– Я перестану задавать их, сэр, не прежде, чем они сами перестанут задавать меня, утомившись своей властью надо мною. Вот почему я спрашиваю сегодня, оставив в стороне всякую стыдливость, не рождается ли этот мир из Жажды, и не правильно ли будет назвать его тенью Совершенного Обладания?.. И ведь верно, Мозес: разве его очертания не колеблются, словно воздух над горячей пустыней? Скажу ли я тогда, что они только грезятся мне? Да хоть бы это было и так, сэр. Разве не для того эта жажда рождает грезы, чтобы они воплотились в реальность? Не в этом ли ее, мягко говоря, Замысел, сэр? Разве миражи возникают по своей собственной воле? А путь сна – не есть ли вместе с тем и путь к яви? Кому же дано тогда уберечься от этой жажды, ведущей нас в сторону райского совершенства? Разве не ощущаем мы в своей глубине это вечное беспокойство и томительную жажду без конца и края? Не обладание ли обещает мне утоление желаемого, и не оно ли видится мне исходом моей тревоги?
– Ты красноречив, словно ярморочная пифия, Мозес.
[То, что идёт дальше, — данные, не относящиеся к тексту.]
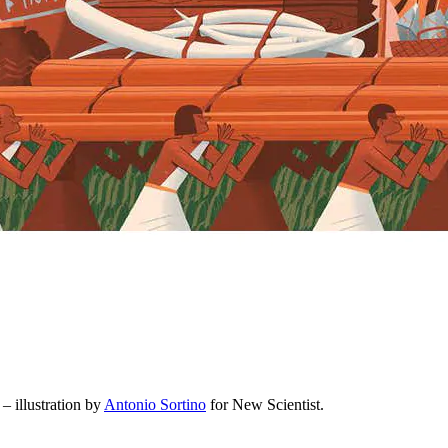
– illustration by
Antonio Sortino
for New Scientist.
– Но только потому, что того требует обсуждаемый предмет, сэр. А он как раз требует знать, не на всех ли путях наталкиваюсь я на этот путь? И отказываясь от всего, разве не отказываюсь я ради другой, большей награды, чтобы обладать ею, этой желанной? А если я отказываюсь ради самого отказа, то не этим ли отказом надеюсь я владеть, как величайшим богатством, сэр? И не жажду ли я, спасаясь от жажды, быть хозяином этого спасения?.. О, как бесконечно трудно стать нищим, Мозес! И разве не нищетой назовем мы порок, превосходящий все прочие пороки? Разве мир сотворен для нищеты, Мозес? Спрашивать об этом – все равно, что спрашивать, не сотворен ли я для смерти. Что ж, разве не к совершенству призван мир? И не жаждой ли изнурен он, словно больной в лихорадке? Поэтому, не прав ли я был, говоря, что в мире нет ничего, кроме жажды обладать и самого обладания? Посмотри вокруг внимательно и без предубежденья: разве это не вещи, изнывая, жаждут меня ради меня самого? Не ищут ли они меня с рассвета и до заката, не спешат ли мне навстречу, радуясь, заслышав мои шаги? Не тоскуют ли, когда я оставляю их? Не видят ли меня в своих снах? Не сострадают ли моим немощам и печалям? И разве не то же испытываю к ним и сам я, жаждущий и ждущий?.. Как часто доводилось мне слышать от госпожи С.: «Мозес, кажется, вы опять намерены погубить мое ситечко». Или: «Не вздумайте выбросить это блюдце, Мозес, мы склеим его и оно будет, как новенькое». Какое не поддающееся описанию множество убогих вещей хранилось в ее кладовке, – все эти прохудившиеся кастрюльки и чайники, крышки и пробки, поломанные и тупые ножи и спицы, треснувшие стаканы и чашки с отбитыми ручками, потерявшие форму сумки и облысевшие зубные щетки, – Боже правый! Не была ли она права, собрав под своей крышей весь этот паноптикум, всю эту армию калек, этот никем не воспетый адский круг? Была ли она права, Мозес? Разве не чувствуем мы странного беспокойства, выбрасывая сломанные или отслужившие свой век вещи? И сострадая вещам, не сострадаем ли мы, тем самым, самим себе? Не придут ли они просить за госпожу С. в день Страшного Суда, все эти облысевшие щеточки и треснувшие мыльницы? И не будут ли они свидетельствовать против тех, кто погубил их, – этот океан разбитых, порванных, износившихся и проржавевших?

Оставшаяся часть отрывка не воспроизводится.